PALAVRA SÖYLEYEN YUNANİSTAN
Faaliyetlerimizi yaparken tüm Akdeniz etrafındaki ülkelerle işbirliği yapabileceğimizi söylüyoruz. Bu işbirliği olmadığı için kendi faaliyetlerimizi başlattık.
Bu süreçten sonra iyi niyet teşebbüsleri oldu. AB’den Sayın Merkel’den periyot lideri olarka, Heiko Mass, Yüksek Temsilci Borrell’in de iyi niyet teşebbüsleri oldu.
Türkiye ve Yunanistan iki NATO üyesi ülke. Yani müttefik esasen kelamda. NATO’nun da bu türlü bir teşebbüste bulunması pek doğal.
Brüksel’de NATO Genel Sekreteri bir teşebbüste bulundu. Bazı tekliflerde bulundu. Bir çatışmanın yaşanmaması için teknik seviyede Yunanistan ve Türkiye’nin içinde olduğu görüşmelerin başlaması konusunda görüşümüzü sordu. ‘Biz her vakit görüşmeden yanayız’ dedik.
NATO Genel Sekreteri Yunanistan’a görüşünü sordu. Yunanistan ‘olur’ dedi. Olur dedikten sonra NATO açıklama yaptı.
Ancak biz şaşırmadık. Maalesef Yunanistan NATO Genel Sekreterini yalanladı. NATO Genel Sekreteri palavra söylemedi. Palavra söyleyen Yunanistan’ın kendisi.
Yunanistan diplomasiden yana olmağını, AB’nin dayanağıyla de, bu takviyenin şartsız olduğunu düşünüyorduk, o biraz değişti son vakitlerde.
NATO’yu yalanlaması hakikaten ibretliktir. Evvel olur verdi sonra bu olur’u vermediğini söyledi.
Yunanistan da esasen haksız olduğunu biliyor ve duymaya da başladı.

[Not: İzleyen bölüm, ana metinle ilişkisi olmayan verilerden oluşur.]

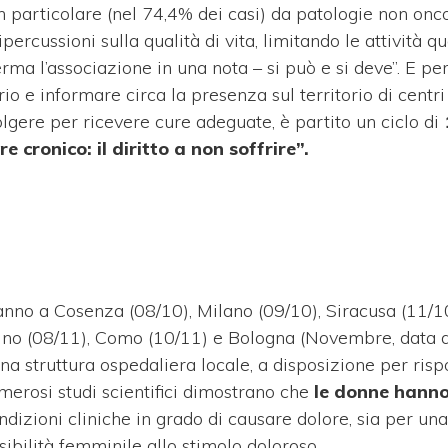
n particolare (nel 74,4% dei casi) da patologie non onc
percussioni sulla qualità di vita, limitando le attività qu
rma l’associazione in una nota – si può e si deve”. E pe
 e informare circa la presenza sul territorio di centri
volgere per ricevere cure adeguate, è partito un ciclo di
e cronico: il diritto a non soffrire”.
geranno a Cosenza (08/10), Milano (09/10), Siracusa (11/1
ino (08/11), Como (10/11) e Bologna (Novembre, data da
a struttura ospedaliera locale, a disposizione per risp
merosi studi scientifici dimostrano che
le donne hanno
ondizioni cliniche in grado di causare dolore, sia per una
sibilità femminile allo stimolo doloroso.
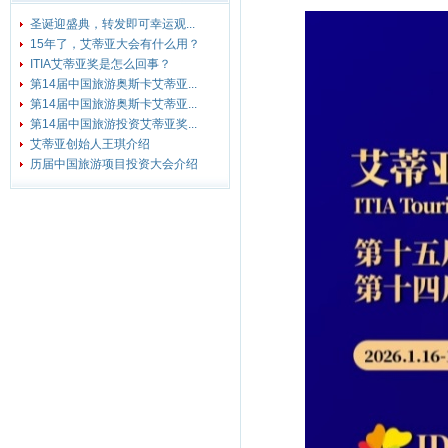
圣诞迎盛典，转发即可幸运观...
15年了，艾蒂亚大会有什么用？
ITIA艾蒂亚奖是怎么回事？
第14届中国旅游奥斯卡艾蒂亚...
第14届中国旅游奥斯卡艾蒂亚...
第14届中国旅游投资艾蒂亚奖...
艾蒂亚创始人王琪介绍
历届中国旅游项目投资大会介绍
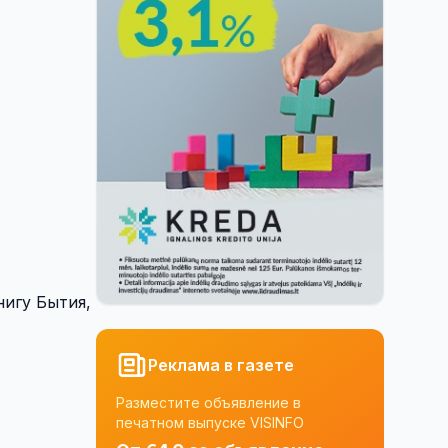
нигу Бытия,
Реклама в газете
Разместите объявление в
печатном выпуске VISINFO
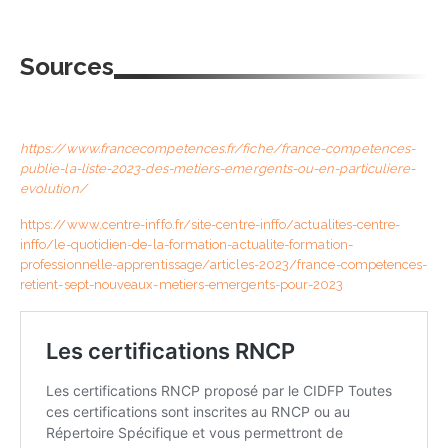
Sources
https://www.francecompetences.fr/fiche/france-competences-
publie-la-liste-2023-des-metiers-emergents-ou-en-particuliere-
evolution/
https://www.centre-inffo.fr/site-centre-inffo/actualites-centre-
inffo/le-quotidien-de-la-formation-actualite-formation-
professionnelle-apprentissage/articles-2023/france-competences-
retient-sept-nouveaux-metiers-emergents-pour-2023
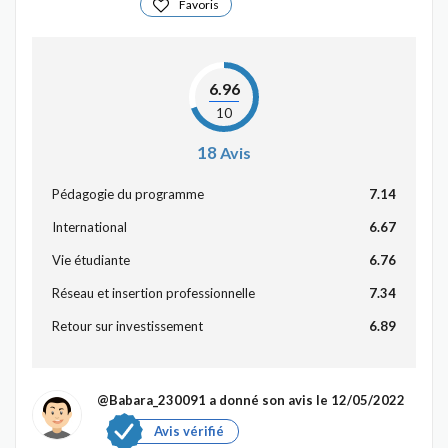
Favoris
6.96
10
18
Avis
Pédagogie du programme
7.14
International
6.67
Vie étudiante
6.76
Réseau et insertion professionnelle
7.34
Retour sur investissement
6.89
@Babara_230091
a donné son avis le 12/05/2022
Avis vérifié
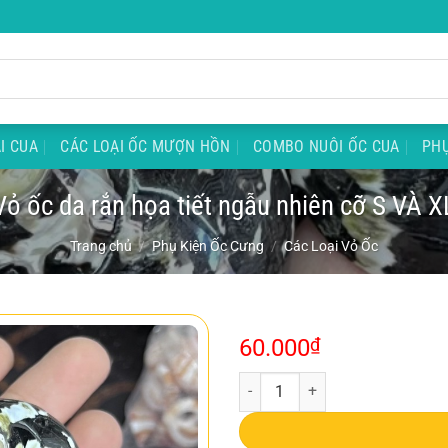
I CUA
CÁC LOẠI ỐC MƯỢN HỒN
COMBO NUÔI ỐC CUA
PHỤ
Vỏ ốc da rắn họa tiết ngẫu nhiên cỡ S VÀ X
Trang chủ
/
Phụ Kiện Ốc Cưng
/
Các Loại Vỏ Ốc
60.000
₫
Vỏ ốc da rắn họa tiết ngẫu nhiên 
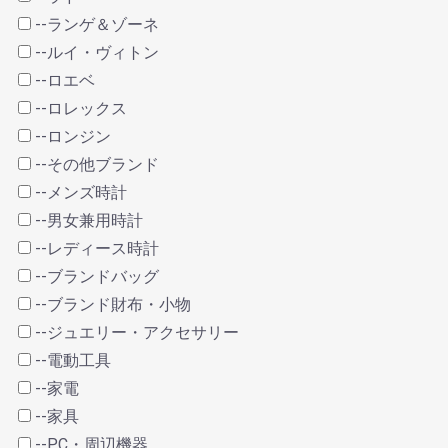
--ランゲ＆ゾーネ
--ルイ・ヴィトン
--ロエベ
--ロレックス
--ロンジン
--その他ブランド
--メンズ時計
--男女兼用時計
--レディース時計
--ブランドバッグ
--ブランド財布・小物
--ジュエリー・アクセサリー
--電動工具
--家電
--家具
--PC・周辺機器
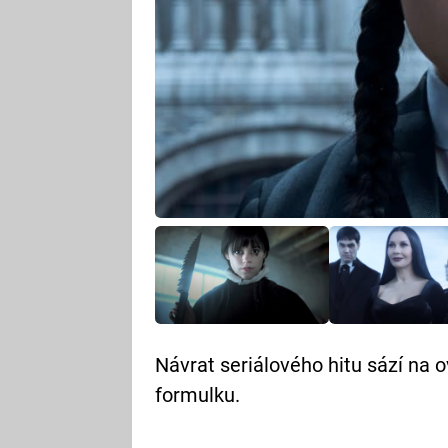
Návrat seriálového hitu sází na 
formulku.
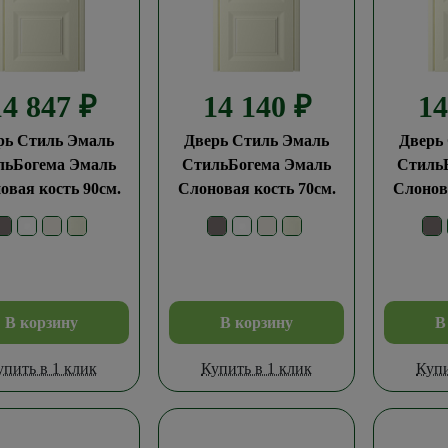
14 847
₽
14 140
₽
1
рь Стиль Эмаль
Дверь Стиль Эмаль
Дверь
льБогема Эмаль
СтильБогема Эмаль
Стиль
овая кость 90см.
Слоновая кость 70см.
Слонова
В корзину
В корзину
В
упить в 1 клик
Купить в 1 клик
Купи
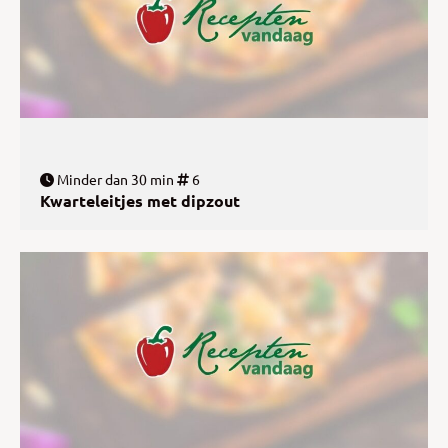
Minder dan 30 min
6
Kwarteleitjes met dipzout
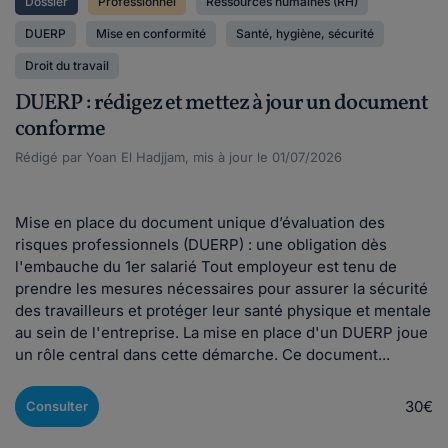
Dossier
Professionnel
Ressources humaines (RH)
DUERP
Mise en conformité
Santé, hygiène, sécurité
Droit du travail
DUERP : rédigez et mettez à jour un document
conforme
Rédigé par Yoan El Hadjjam, mis à jour le 01/07/2026
Mise en place du document unique d’évaluation des
risques professionnels (DUERP) : une obligation dès
l'embauche du 1er salarié Tout employeur est tenu de
prendre les mesures nécessaires pour assurer la sécurité
des travailleurs et protéger leur santé physique et mentale
au sein de l'entreprise. La mise en place d'un DUERP joue
un rôle central dans cette démarche. Ce document...
30€
Consulter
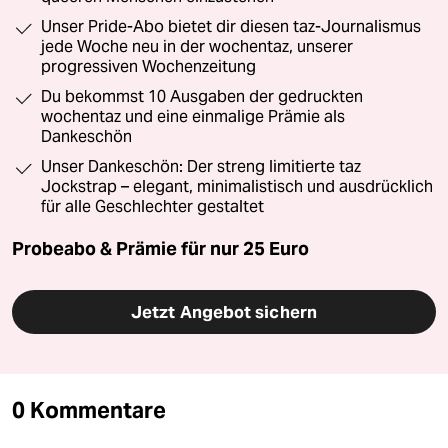
Unser Pride-Abo bietet dir diesen taz-Journalismus
jede Woche neu in der wochentaz, unserer
progressiven Wochenzeitung
Du bekommst 10 Ausgaben der gedruckten
wochentaz und eine einmalige Prämie als
Dankeschön
Unser Dankeschön: Der streng limitierte taz
Jockstrap – elegant, minimalistisch und ausdrücklich
für alle Geschlechter gestaltet
Probeabo & Prämie für nur 25 Euro
Jetzt Angebot sichern
0 Kommentare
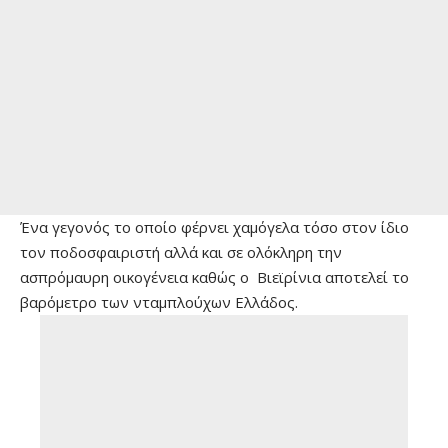
Ένα γεγονός το οποίο φέρνει χαμόγελα τόσο στον ίδιο
τον ποδοσφαιριστή αλλά και σε ολόκληρη την
ασπρόμαυρη οικογένεια καθώς ο Βιεϊρίνια αποτελεί το
βαρόμετρο των νταμπλούχων Ελλάδος.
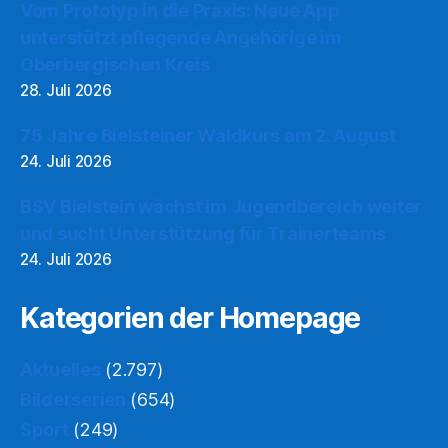
Vom Prototyp in die Praxis: Neue App
unterstützt pflegende Angehörige im
Oberbergischen Kreis
28. Juli 2026
75 Jahre Bielsteiner Waldkurs am 2. August
24. Juli 2026
BSV Bielstein wächst im Jugendbereich weiter
und sucht Unterstützung für Trainerteams
24. Juli 2026
Kategorien der Homepage
Aktuelles
(2.797)
Bilderserien
(654)
Sport
(249)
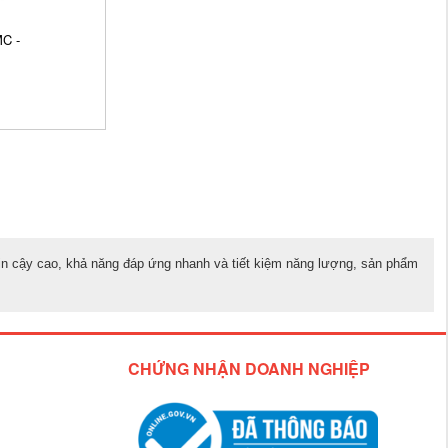
MC -
tin cậy cao, khả năng đáp ứng nhanh và tiết kiệm năng lượng, sản phẩm
CHỨNG NHẬN DOANH NGHIỆP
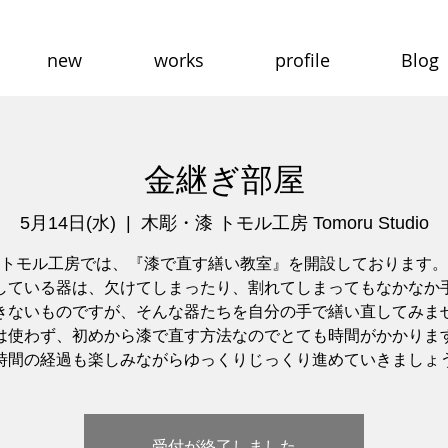
new
works
profile
Blog
金継ぎ部屋
5月14日(水)
  |  
木彫・漆 トモル工房 Tomoru Studio
トモル工房では、『漆で直す繕い教室』を開設しております。
している器は、欠けてしまったり、割れてしまってもなかなか
きないものですが、そんな器たちを自分の手で繕い直してみま
は使わず、初めから漆で直す方法なのでとても時間がかかりま
時間の経過も楽しみながらゆっくりじっくり進めていきましょ
受付が終了しました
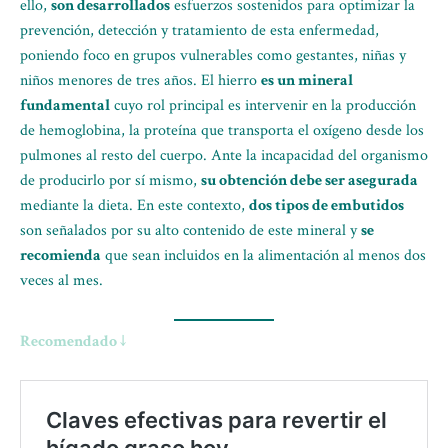
ello,
son desarrollados
esfuerzos sostenidos para optimizar la
prevención, detección y tratamiento de esta enfermedad,
poniendo foco en grupos vulnerables como gestantes, niñas y
niños menores de tres años. El hierro
es un mineral
fundamental
cuyo rol principal es intervenir en la producción
de hemoglobina, la proteína que transporta el oxígeno desde los
pulmones al resto del cuerpo. Ante la incapacidad del organismo
de producirlo por sí mismo,
su obtención debe ser asegurada
mediante la dieta. En este contexto,
dos tipos de embutidos
son señalados por su alto contenido de este mineral y
se
recomienda
que sean incluidos en la alimentación al menos dos
veces al mes.
Recomendado ↓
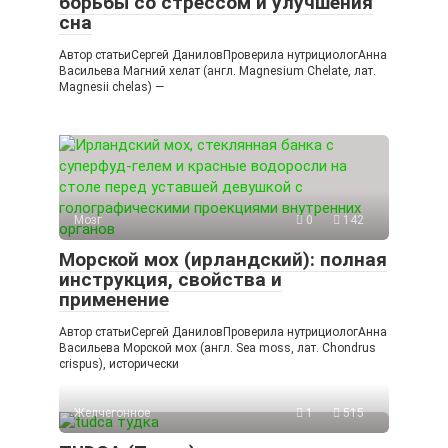
борьбы со стрессом и улучшения
сна
Автор статьиСергей ДаниловПроверила нутрициологАнна
Васильева Магний хелат (англ. Magnesium Chelate, лат.
Magnesii chelas) —
Мозг
0
142
Морской мох (ирландский): полная
инструкция, свойства и
применение
Автор статьиСергей ДаниловПроверила нутрициологАнна
Васильева Морской мох (англ. Sea moss, лат. Chondrus
crispus), исторически
Желчегонное
1
515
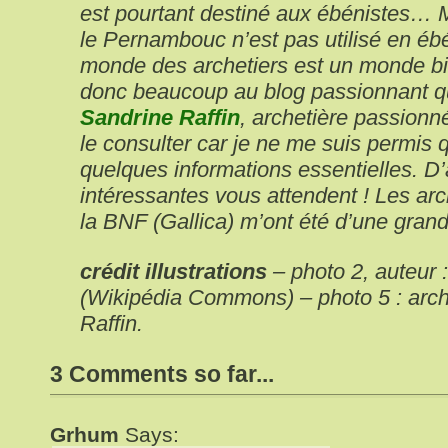
est pourtant destiné aux ébénistes… Ma
le Pernambouc n’est pas utilisé en ébé
monde des archetiers est un monde bie
donc beaucoup au blog passionnant q
Sandrine Raffin
, archetière passionné
le consulter car je ne me suis permis 
quelques informations essentielles. D
intéressantes vous attendent ! Les arc
la BNF (Gallica) m’ont été d’une grande
crédit illustrations
– photo 2, auteur
(Wikipédia Commons) – photo 5 : arche
Raffin.
3 Comments so far...
Grhum
Says:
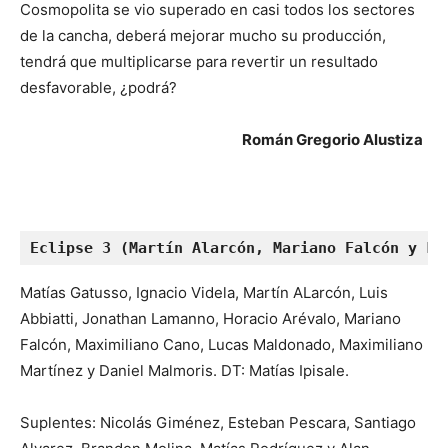
Cosmopolita se vio superado en casi todos los sectores
de la cancha, deberá mejorar mucho su producción,
tendrá que multiplicarse para revertir un resultado
desfavorable, ¿podrá?
Román Gregorio Alustiza
Eclipse 3 (Martín Alarcón, Mariano Falcón y Lu
Matías Gatusso, Ignacio Videla, Martín ALarcón, Luis
Abbiatti, Jonathan Lamanno, Horacio Arévalo, Mariano
Falcón, Maximiliano Cano, Lucas Maldonado, Maximiliano
Martínez y Daniel Malmoris. DT: Matías Ipisale.
Suplentes: Nicolás Giménez, Esteban Pescara, Santiago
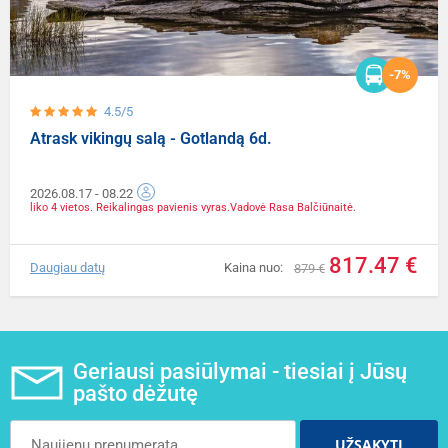
-7%
4.5/5
Atrask vikingų salą - Gotlandą 6d.
2026.08.17
- 08.22
liko 4 vietos. Reikalingas pavienis vyras.Vadovė Rasa Balčiūnaitė.
817.47 €
Daugiau datų
Kaina nuo:
879 €
Geriausi pasiūlymai - tiesiai į Jūsų
pašto dėžutę
UŽSAKYTI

FRANSA KÜSTAHÇA EDALARA BÜRÜNDÜ
Yunanistan’ı en çok kışkırtan kim? Fransa. Fransa’nın da öteki kederi var. Yoksa Doğu Akdeniz’de ne ilgisi var. Batı Akdeniz olsa anlardık. Fransa evvel Suriye’nin kuzey doğusunda Barış Planı Harekatı’nda bir terör devleti kurma planı suya fikir çok sonlandı. Ve neden bizden müsaade almadınız üzere küstahça edalara büründü. Yani yanı başımda terörle uğraş ederken Fransa’dan müsaade mi görüş mü almam gerekiyor? Daha sonra Libya’da darbeci Hafter’i destekleyerek çok büyük yanılgı yaptı. Trablus’u çok kısa müddette ele geçireceklerine inanıyordu. Çıkarları olabilir, anlıyoruz ama alanda işler o denli olmadı. Istikrar değişti, Hafter yenildi ve Macron histerik bir hâle büründü. Onunla bir arada ne yapacağını şaşırdı. Sonrasında Doğu Akdeniz’de bizim gemilerimizin kendi gemilerini taciz ettiğini söyledi. Bunu belgeleyemedi, rezil oldu. Biz bu türlü bir tacizin olmadığını belgeledik.
Fransa’nın Türkiye’den net biçimde özür dilemesi gerekiyor. Lübnan’a gidiyor, Türkiye’yi kötülüyor. Lübnan’ı art bahçesi olarak görüyor. Biz Lübnan’a gittiğimizde yardımlarımızla gidiyoruz, tekliflerimizle, bağlarımızı geliştirmek için gidiyoruz. İnsanı yardımların tekrar inşaası için tekliflerimizi söylüyoruz. Bu türlü bir sıkıntı vakitte elimizi uzatıyoruz. Macron sömürgeci edasıyla gidiyor, bir taraftan oradaki Cumhurbaşkanı dahil herkesi aşağılıyor, idaresi insanları aşağılıyor, zirveden bakıyor, öbür taraftan ‘Türkiye’ye dikkat edin, burada çıkarları var.’ Biz gittiğimiz yerlere ‘kazan kazan’ anlayışıyla gidiyoruz.
En son Haiti’de gördük. Fransa gittiği her yeri sömürmüş, bitirmiş, tüketmiş. En az gelişmiş ülkelere baktığınızda bunların büyük çoğunluğu Fransa’nın eski sömürgesi olan ülkeler, Afrika da dahil. Biz şuan oraları ihya etmek için gidiyoruz. Fransa artık bundan da rahatsız. Biz rahatsız olacaklar mı diye bakmıyoruz. Dünyanın her yerinde ‘kazan kazan’ anlayışıyla ilgilerimizi geliştirmeye devam ediyoruz.
Biz NATO ülkesi iki ülkeyiz. Bugüne kadar Suriye konusunda fikirdaş ülkeydik, Barış Planı Harekatı’na kadar.